(Excerpts from a dataset)
<<<<
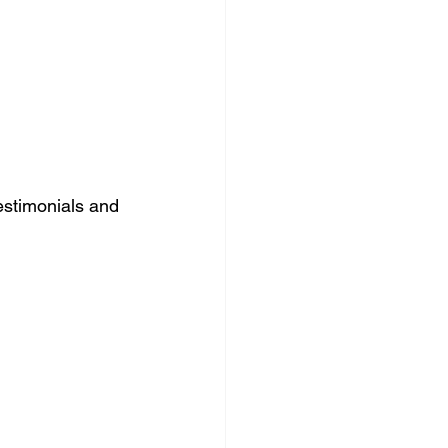
estimonials and 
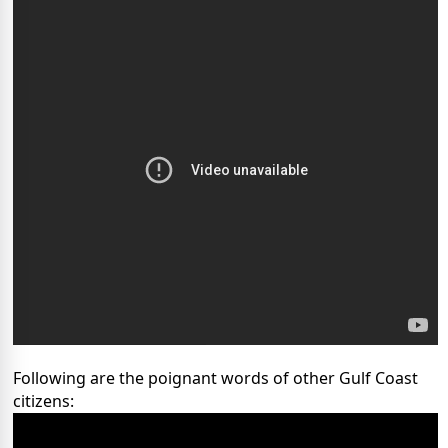
Following are the poignant words of other Gulf Coast
citizens:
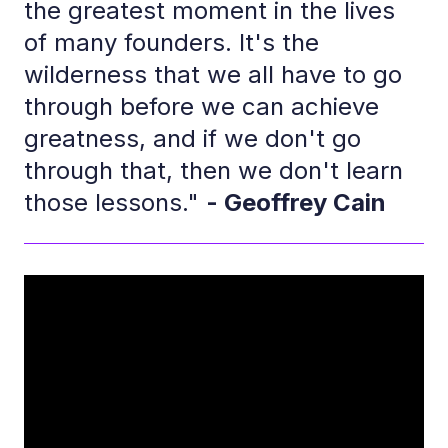
the greatest moment in the lives
of many founders. It's the
wilderness that we all have to go
through before we can achieve
greatness, and if we don't go
through that, then we don't learn
those lessons."
- Geoffrey Cain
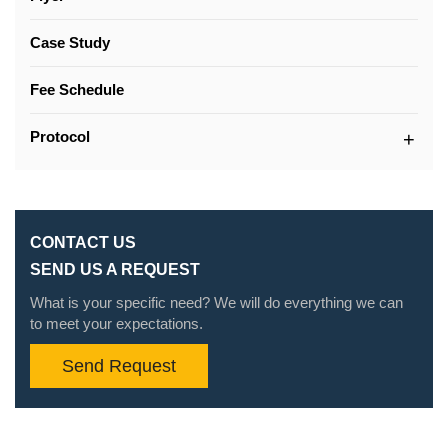
Case Study
Fee Schedule
Protocol
CONTACT US
SEND US A REQUEST
What is your specific need? We will do everything we can
to meet your expectations.
Send Request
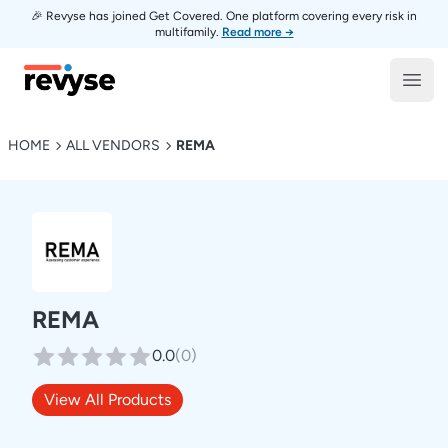
🎉 Revyse has joined Get Covered. One platform covering every risk in
multifamily.
Read more →
Revyse
Open
HOME
ALL VENDORS
REMA
REMA
0.0
(
0
)
View All Products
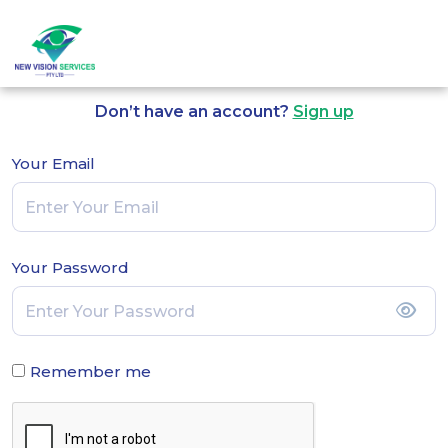
Log in to Continue
Don’t have an account?
Sign up
Your Email
Your Password
Remember me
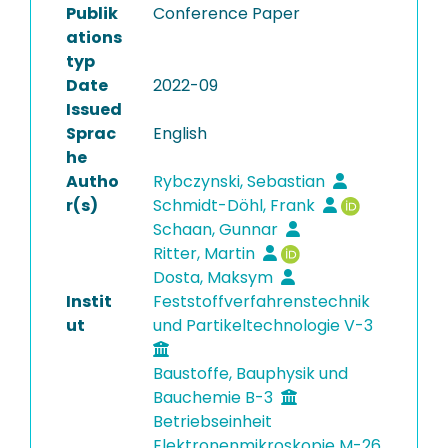
Publik
Conference Paper
ations
typ
Date
2022-09
Issued
Sprac
English
he
Autho
Rybczynski, Sebastian
r(s)
Schmidt-Döhl, Frank
Schaan, Gunnar
Ritter, Martin
Dosta, Maksym
Instit
Feststoffverfahrenstechnik
ut
und Partikeltechnologie V-3
Baustoffe, Bauphysik und
Bauchemie B-3
Betriebseinheit
Elektronenmikroskopie M-26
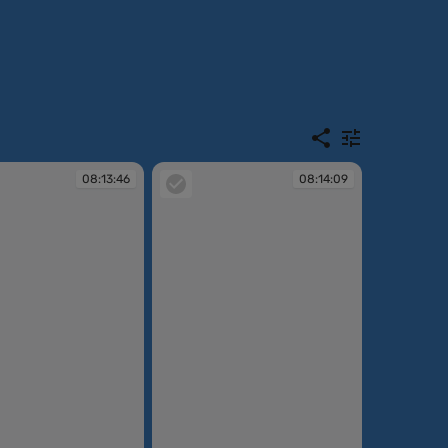
08:13:46
08:14:09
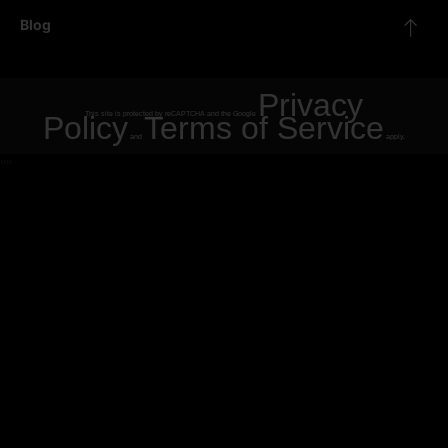
Blog
Privacy
Policy
This site is protected by reCAPTCHA and the Google
Terms of Service
and
apply.
"
"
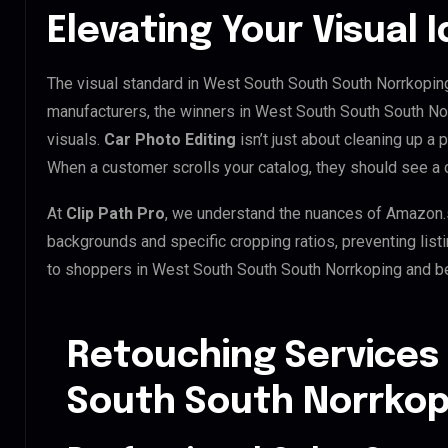
Elevating Your Visual 
The visual standard in West South South South Norrkoping 
manufacturers, the winners in West South South South No
visuals.
Car Photo Editing
isn’t just about cleaning up a 
When a customer scrolls your catalog, they should see a
At
Clip Path Pro
, we understand the nuances of Amazon.
backgrounds and specific cropping ratios, preventing list
to shoppers in West South South South Norrkoping and b
Retouching Services
South South Norrkop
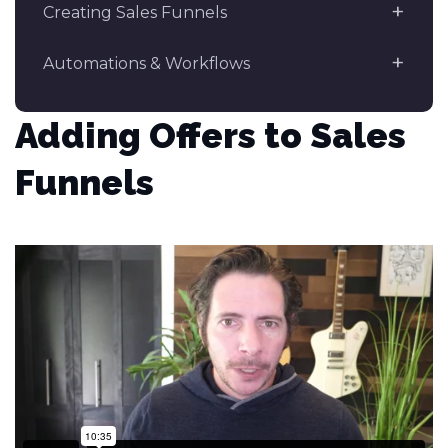
Creating Sales Funnels
Automations & Workflows
Adding Offers to Sales
Funnels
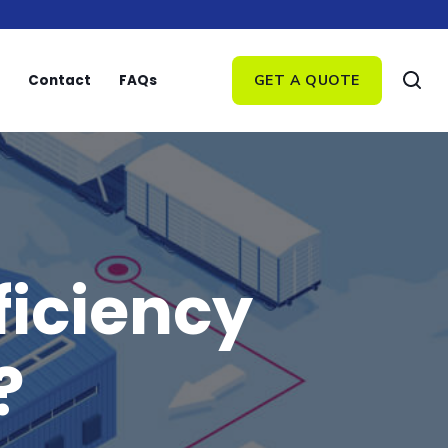
Contact
FAQs
GET A QUOTE
ficiency
?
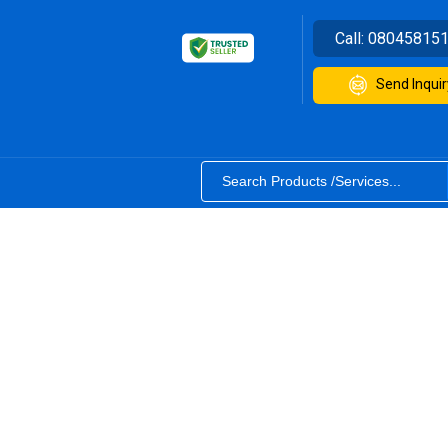
Call:
08045815
Send Inquir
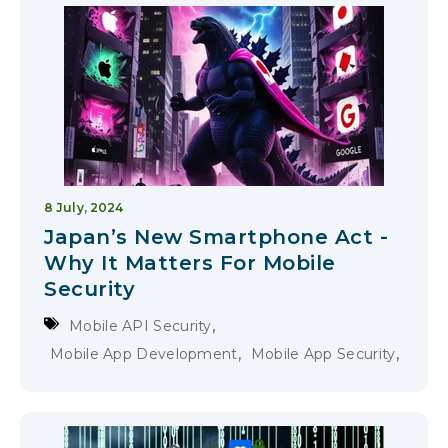
8 July, 2024
Japan’s New Smartphone Act -
Why It Matters For Mobile
Security
,
Mobile API Security
,
,
Mobile App Development
Mobile App Security
Compliance & Privacy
>>>>
(AIM OF THE EXERCISE)
Nothing but the lines from the one that holds "Terms of Service" through the end of the data should appear, written out exactly, without pictures.

(RESULT FOR THIS EXERCISE)
Terms of Service
and
apply.
"
"
Elevating Your Visual 
The visual standard in West South South South Norrkoping 
manufacturers, the winners in West South South South No
visuals.
Car Photo Editing
isn’t just about cleaning up a 
When a customer scrolls your catalog, they should see a
At
Clip Path Pro
, we understand the nuances of Amazon.
backgrounds and specific cropping ratios, preventing list
to shoppers in West South South South Norrkoping and b
Retouching Services
South South Norrkop
Creating Sales Funnels
Automations & Workflows
Adding Offers to Sales
Funnels
Contact
FAQs
GET A QUOTE
ficiency
?
Call:
08045815
Send Inquir
8 July, 2024
Japan’s New Smartphone Act -
Why It Matters For Mobile
Security
,
Mobile API Security
,
,
Mobile App Development
Mobile App Security
Compliance & Privacy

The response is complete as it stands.